WHAT TO PRODUCE ▸
Apart from the pictures, please restate every entry below exactly.

(Dataset excerpts)
※
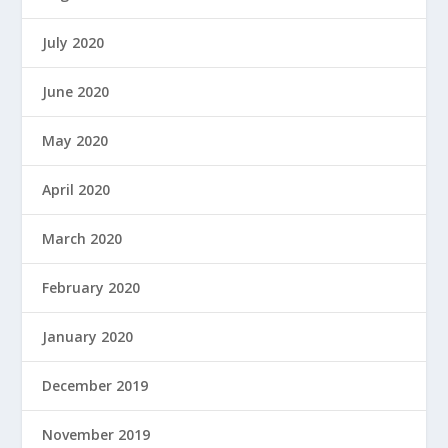
July 2020
June 2020
May 2020
April 2020
March 2020
February 2020
January 2020
December 2019
November 2019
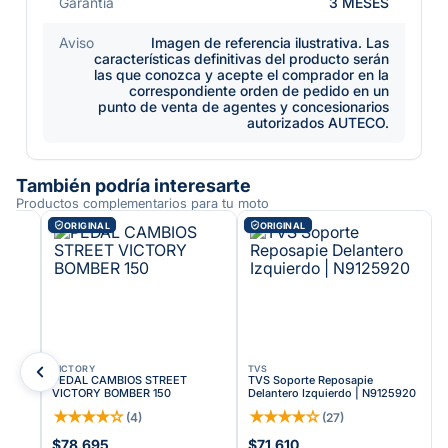
Garantía
3 MESES
Aviso
Imagen de referencia ilustrativa. Las
características definitivas del producto serán
las que conozca y acepte el comprador en la
correspondiente orden de pedido en un
punto de venta de agentes y concesionarios
autorizados AUTECO.
También podría interesarte
Productos complementarios para tu moto
ORIGINAL
ORIGINAL
VICTORY
TVS
PEDAL CAMBIOS STREET
TVS Soporte Reposapie
VICTORY BOMBER 150
Delantero Izquierdo | N9125920
★
★
★
★
☆
★
★
★
★
☆
(
4
)
(
27
)
$78.695
$71.610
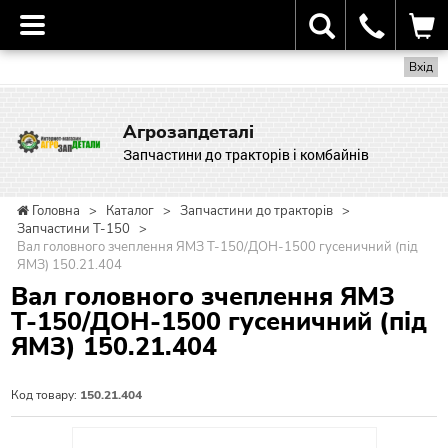
Вхід
Агрозапдеталі
Запчастини до тракторів і комбайнів
Головна
>
Каталог
>
Запчастини до тракторів
>
Запчастини Т-150
>
Вал головного зчеплення ЯМЗ Т-150/ДОН-1500 гусеничний (під
ЯМЗ) 150.21.404
Вал головного зчеплення ЯМЗ
Т-150/ДОН-1500 гусеничний (під
ЯМЗ) 150.21.404
Код товару:
150.21.404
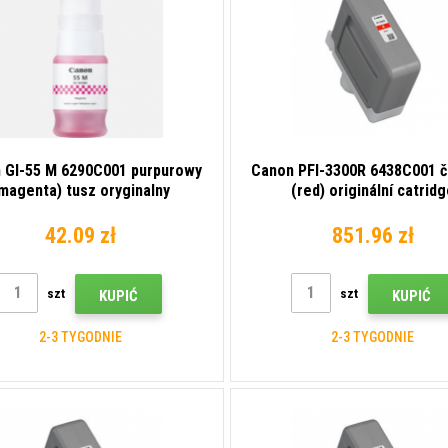
 GI-55 M 6290C001 purpurowy
Canon PFI-3300R 6438C001 
magenta) tusz oryginalny
(red) originální catrid
42.09 zł
851.96 zł
szt
szt
KUPIĆ
KUPIĆ
2-3 TYGODNIE
2-3 TYGODNIE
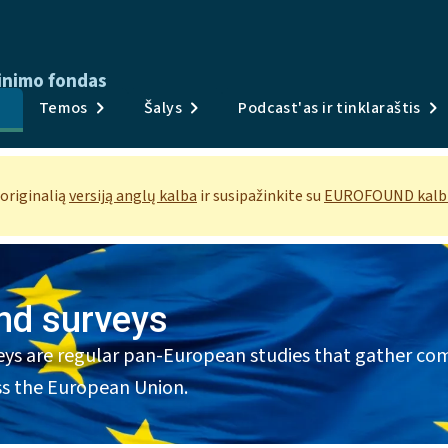
inimo fondas
Publikacijos
Temos
Šalys
Podcast'as ir tinklaraštis
Apklausos ir duomenys
Temos
 originalią
versiją anglų kalba
ir susipažinkite su
EUROFOUND kalbų
Šalys
Podcast'as ir tinklaraštis
nd surveys
Naujienos ir renginiai
ys are regular pan-European studies that gather com
Apie
ss the European Union.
※
FINAL ANSWER ▸
July 2020
June 2020
May 2020
April 2020
March 2020
February 2020
January 2020
December 2019
November 2019
Garantía
3 MESES
Aviso
Imagen de referencia ilustrativa. Las
características definitivas del producto serán
las que conozca y acepte el comprador en la
correspondiente orden de pedido en un
punto de venta de agentes y concesionarios
autorizados AUTECO.
También podría interesarte
Productos complementarios para tu moto
ORIGINAL
ORIGINAL
VICTORY
TVS
PEDAL CAMBIOS STREET
TVS Soporte Reposapie
VICTORY BOMBER 150
Delantero Izquierdo | N9125920
★
★
★
★
☆
★
★
★
★
☆
(
4
)
(
27
)
$78.695
$71.610
Вхід
Агрозапдеталі
Запчастини до тракторів і комбайнів
Головна
>
Каталог
>
Запчастини до тракторів
>
Запчастини Т-150
>
Вал головного зчеплення ЯМЗ Т-150/ДОН-1500 гусеничний (під
ЯМЗ) 150.21.404
Вал головного зчеплення ЯМЗ
Т-150/ДОН-1500 гусеничний (під
ЯМЗ) 150.21.404
Код товару:
150.21.404
 GI-55 M 6290C001 purpurowy
Canon PFI-3300R 6438C001 
magenta) tusz oryginalny
(red) originální catrid
42.09 zł
851.96 zł
szt
szt
KUPIĆ
KUPIĆ
2-3 TYGODNIE
2-3 TYGODNIE
inimo fondas
Publikacijos
Temos
Šalys
Podcast'as ir tinklaraštis
Apklausos ir duomenys
Temos
 originalią
versiją anglų kalba
ir susipažinkite su
EUROFOUND kalbų
Šalys
Podcast'as ir tinklaraštis
nd surveys
Naujienos ir renginiai
ys are regular pan-European studies that gather com
Apie
ss the European Union.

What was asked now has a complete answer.